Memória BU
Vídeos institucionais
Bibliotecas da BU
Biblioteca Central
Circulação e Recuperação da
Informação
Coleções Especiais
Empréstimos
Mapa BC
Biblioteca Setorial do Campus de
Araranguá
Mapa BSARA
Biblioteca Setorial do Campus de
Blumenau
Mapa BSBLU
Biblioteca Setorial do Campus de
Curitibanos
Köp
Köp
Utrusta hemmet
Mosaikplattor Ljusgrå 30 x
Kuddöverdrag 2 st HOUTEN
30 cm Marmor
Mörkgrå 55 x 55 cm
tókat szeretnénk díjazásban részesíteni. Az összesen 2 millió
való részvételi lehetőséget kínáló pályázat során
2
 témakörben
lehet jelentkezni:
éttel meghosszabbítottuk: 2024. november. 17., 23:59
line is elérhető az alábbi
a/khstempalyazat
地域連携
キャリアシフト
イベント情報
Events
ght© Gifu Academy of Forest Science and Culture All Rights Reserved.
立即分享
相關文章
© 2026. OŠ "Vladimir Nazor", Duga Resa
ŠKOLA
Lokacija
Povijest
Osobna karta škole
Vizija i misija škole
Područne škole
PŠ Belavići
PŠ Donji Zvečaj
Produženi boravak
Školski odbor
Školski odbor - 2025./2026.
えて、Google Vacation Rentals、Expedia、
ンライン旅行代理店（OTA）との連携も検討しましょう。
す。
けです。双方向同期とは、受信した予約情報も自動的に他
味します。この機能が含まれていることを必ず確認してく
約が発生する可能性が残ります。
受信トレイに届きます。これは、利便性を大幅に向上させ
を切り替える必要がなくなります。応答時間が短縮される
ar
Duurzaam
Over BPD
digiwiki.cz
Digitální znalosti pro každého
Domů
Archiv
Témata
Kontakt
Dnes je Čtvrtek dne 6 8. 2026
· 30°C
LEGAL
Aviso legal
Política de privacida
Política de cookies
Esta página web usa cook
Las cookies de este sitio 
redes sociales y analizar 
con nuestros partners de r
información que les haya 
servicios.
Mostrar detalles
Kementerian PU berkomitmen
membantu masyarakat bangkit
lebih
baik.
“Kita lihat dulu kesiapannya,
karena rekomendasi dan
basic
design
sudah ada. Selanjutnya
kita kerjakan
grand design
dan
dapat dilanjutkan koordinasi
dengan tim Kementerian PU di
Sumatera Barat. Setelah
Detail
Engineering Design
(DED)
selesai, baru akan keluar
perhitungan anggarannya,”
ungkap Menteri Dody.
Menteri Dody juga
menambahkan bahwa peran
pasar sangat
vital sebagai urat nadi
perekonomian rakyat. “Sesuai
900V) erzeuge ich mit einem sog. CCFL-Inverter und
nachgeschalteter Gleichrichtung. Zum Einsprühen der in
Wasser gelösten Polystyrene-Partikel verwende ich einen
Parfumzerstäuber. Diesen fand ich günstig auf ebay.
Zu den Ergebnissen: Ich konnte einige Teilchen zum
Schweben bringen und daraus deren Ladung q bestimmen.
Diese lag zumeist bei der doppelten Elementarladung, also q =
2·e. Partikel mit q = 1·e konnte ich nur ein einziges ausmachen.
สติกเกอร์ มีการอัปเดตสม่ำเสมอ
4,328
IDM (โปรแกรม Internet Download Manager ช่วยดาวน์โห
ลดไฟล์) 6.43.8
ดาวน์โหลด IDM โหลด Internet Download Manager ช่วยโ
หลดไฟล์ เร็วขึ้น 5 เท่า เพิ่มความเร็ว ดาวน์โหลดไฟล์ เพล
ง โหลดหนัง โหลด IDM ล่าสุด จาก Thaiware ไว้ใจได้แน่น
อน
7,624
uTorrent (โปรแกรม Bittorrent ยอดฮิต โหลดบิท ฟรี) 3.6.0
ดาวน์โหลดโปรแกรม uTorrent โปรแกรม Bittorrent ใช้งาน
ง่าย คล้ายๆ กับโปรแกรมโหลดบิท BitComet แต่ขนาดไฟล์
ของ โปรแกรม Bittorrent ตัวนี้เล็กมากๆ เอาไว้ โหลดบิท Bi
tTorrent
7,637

- _Instructions for the task_
Each entry above, in full, should be output exactly as it reads.

- _Response area_
Memória BU
Vídeos institucionais
Bibliotecas da BU
Biblioteca Central
Circulação e Recuperação da
Informação
Coleções Especiais
Empréstimos
Mapa BC
Biblioteca Setorial do Campus de
Araranguá
Mapa BSARA
Biblioteca Setorial do Campus de
Blumenau
Mapa BSBLU
Biblioteca Setorial do Campus de
Curitibanos
Köp
Köp
Utrusta hemmet
Mosaikplattor Ljusgrå 30 x
Kuddöverdrag 2 st HOUTEN
30 cm Marmor
Mörkgrå 55 x 55 cm
tókat szeretnénk díjazásban részesíteni. Az összesen 2 millió
való részvételi lehetőséget kínáló pályázat során
2
 témakörben
lehet jelentkezni:
éttel meghosszabbítottuk: 2024. november. 17., 23:59
line is elérhető az alábbi
a/khstempalyazat
地域連携
キャリアシフト
イベント情報
Events
ght© Gifu Academy of Forest Science and Culture All Rights Reserved.
立即分享
相關文章
© 2026. OŠ "Vladimir Nazor", Duga Resa
ŠKOLA
Lokacija
Povijest
Osobna karta škole
Vizija i misija škole
Područne škole
PŠ Belavići
PŠ Donji Zvečaj
Produženi boravak
Školski odbor
Školski odbor - 2025./2026.
えて、Google Vacation Rentals、Expedia、
ンライン旅行代理店（OTA）との連携も検討しましょう。
す。
けです。双方向同期とは、受信した予約情報も自動的に他
味します。この機能が含まれていることを必ず確認してく
約が発生する可能性が残ります。
受信トレイに届きます。これは、利便性を大幅に向上させ
を切り替える必要がなくなります。応答時間が短縮される
ar
Duurzaam
Over BPD
digiwiki.cz
Digitální znalosti pro každého
Domů
Archiv
Témata
Kontakt
Dnes je Čtvrtek dne 6 8. 2026
· 30°C
LEGAL
Aviso legal
Política de privacida
Política de cookies
Esta página web usa cook
Las cookies de este sitio 
redes sociales y analizar 
con nuestros partners de r
información que les haya 
servicios.
Mostrar detalles
Kementerian PU berkomitmen
membantu masyarakat bangkit
lebih
baik.
“Kita lihat dulu kesiapannya,
karena rekomendasi dan
basic
design
sudah ada. Selanjutnya
kita kerjakan
grand design
dan
dapat dilanjutkan koordinasi
dengan tim Kementerian PU di
Sumatera Barat. Setelah
Detail
Engineering Design
(DED)
selesai, baru akan keluar
perhitungan anggarannya,”
ungkap Menteri Dody.
Menteri Dody juga
menambahkan bahwa peran
pasar sangat
vital sebagai urat nadi
perekonomian rakyat. “Sesuai
900V) erzeuge ich mit einem sog. CCFL-Inverter und
nachgeschalteter Gleichrichtung. Zum Einsprühen der in
Wasser gelösten Polystyrene-Partikel verwende ich einen
Parfumzerstäuber. Diesen fand ich günstig auf ebay.
Zu den Ergebnissen: Ich konnte einige Teilchen zum
Schweben bringen und daraus deren Ladung q bestimmen.
Diese lag zumeist bei der doppelten Elementarladung, also q =
2·e. Partikel mit q = 1·e konnte ich nur ein einziges ausmachen.
สติกเกอร์ มีการอัปเดตสม่ำเสมอ
4,328
IDM (โปรแกรม Internet Download Manager ช่วยดาวน์โห
ลดไฟล์) 6.43.8
ดาวน์โหลด IDM โหลด Internet Download Manager ช่วยโ
หลดไฟล์ เร็วขึ้น 5 เท่า เพิ่มความเร็ว ดาวน์โหลดไฟล์ เพล
ง โหลดหนัง โหลด IDM ล่าสุด จาก Thaiware ไว้ใจได้แน่น
อน
7,624
uTorrent (โปรแกรม Bittorrent ยอดฮิต โหลดบิท ฟรี) 3.6.0
ดาวน์โหลดโปรแกรม uTorrent โปรแกรม Bittorrent ใช้งาน
ง่าย คล้ายๆ กับโปรแกรมโหลดบิท BitComet แต่ขนาดไฟล์
ของ โปรแกรม Bittorrent ตัวนี้เล็กมากๆ เอาไว้ โหลดบิท Bi
tTorrent
7,637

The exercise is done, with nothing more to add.